When you reach the line that contains "pyautogui.click(x=<x>, y=<y>)", give it back exactly along with each line after it to the end of the entries; skip any pictures.

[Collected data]
——————————
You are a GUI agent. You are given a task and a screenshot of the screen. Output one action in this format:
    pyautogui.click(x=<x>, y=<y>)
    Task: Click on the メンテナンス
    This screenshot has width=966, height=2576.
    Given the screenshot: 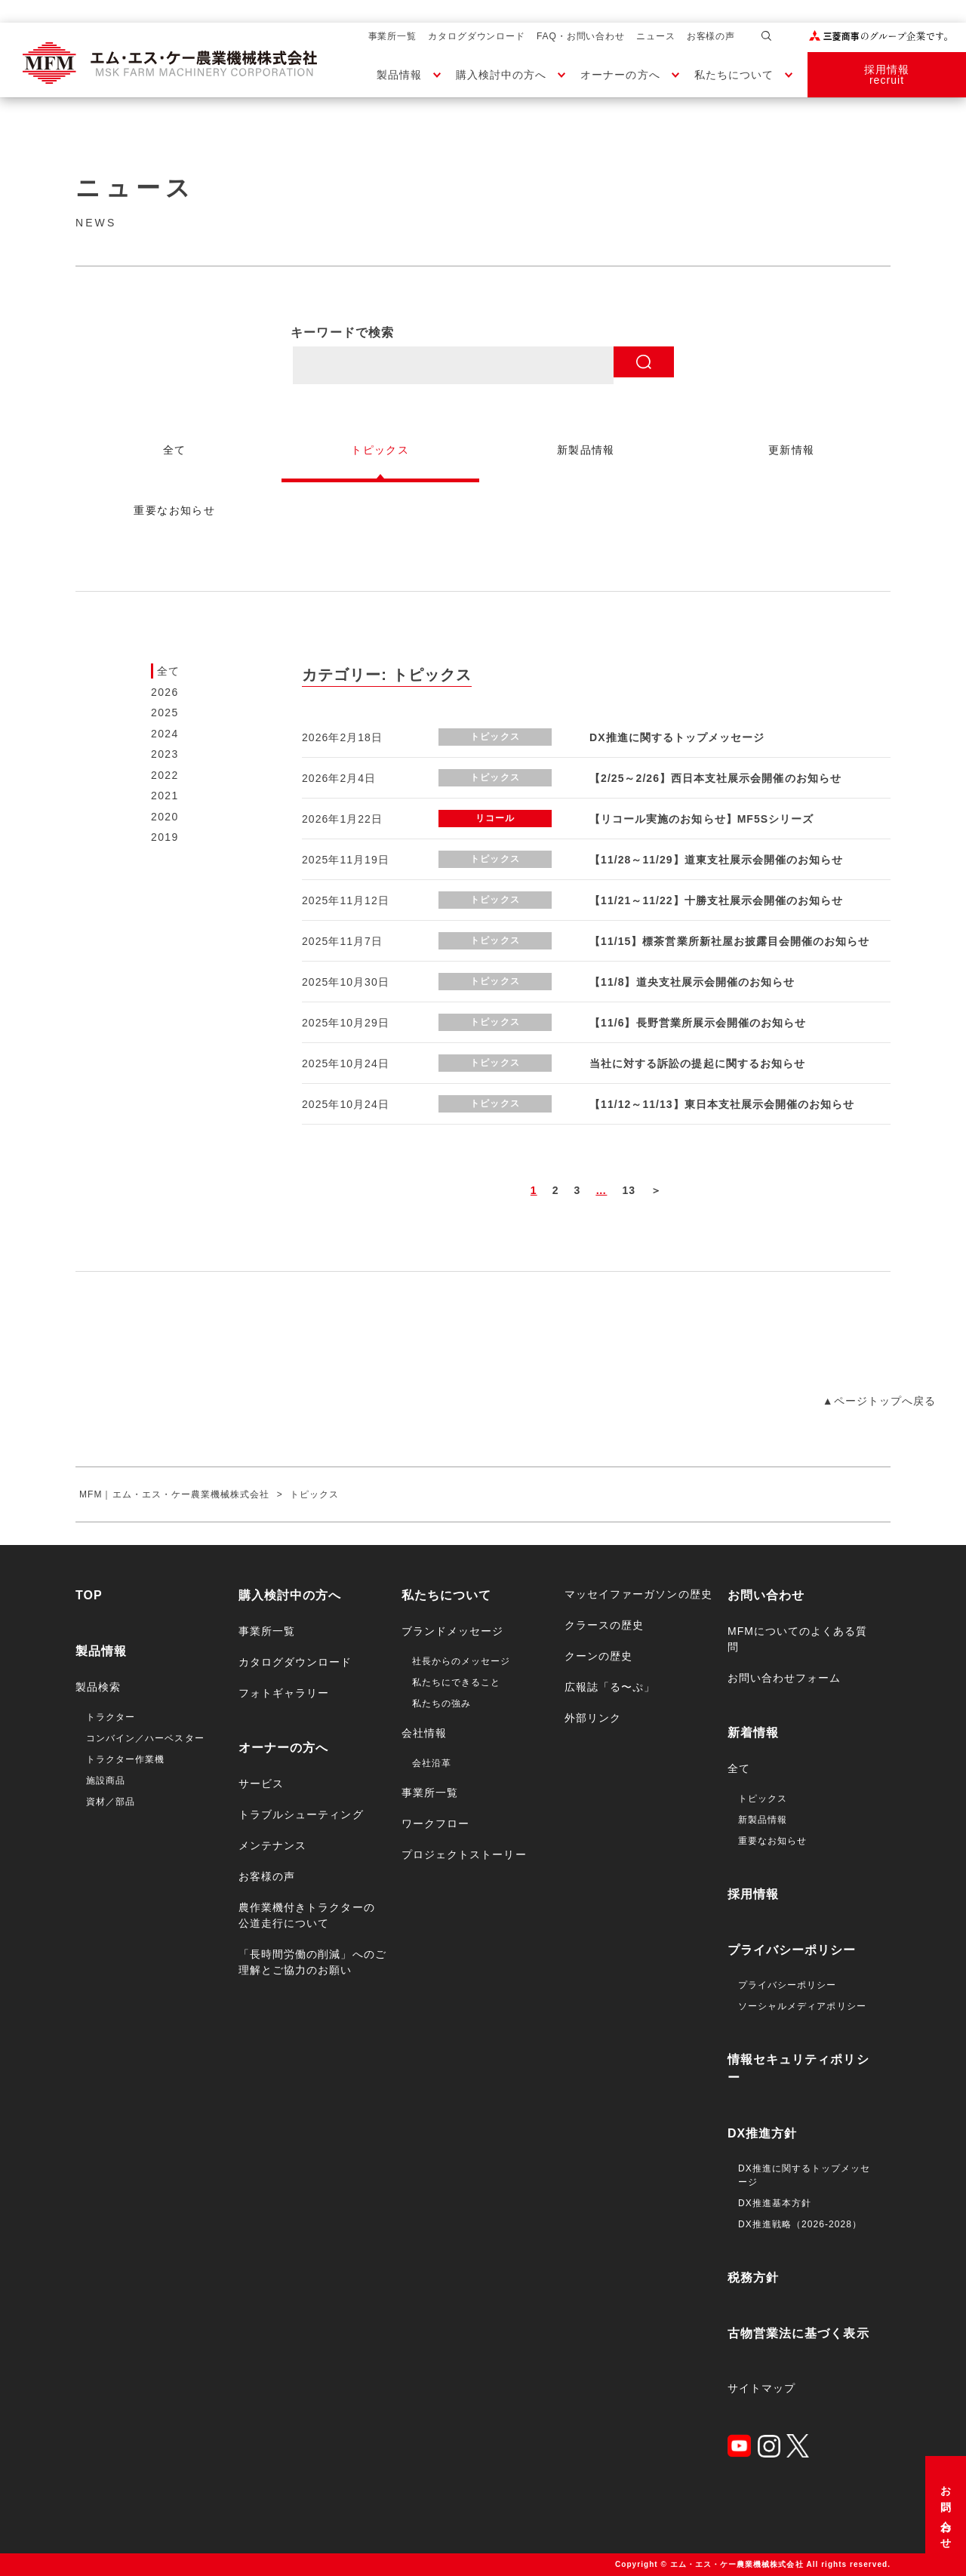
——————————
Solved problem
    pyautogui.click(x=<x>, y=<y>)
    Task: Click on the メンテナンス
    This screenshot has width=966, height=2576.
    Given the screenshot: 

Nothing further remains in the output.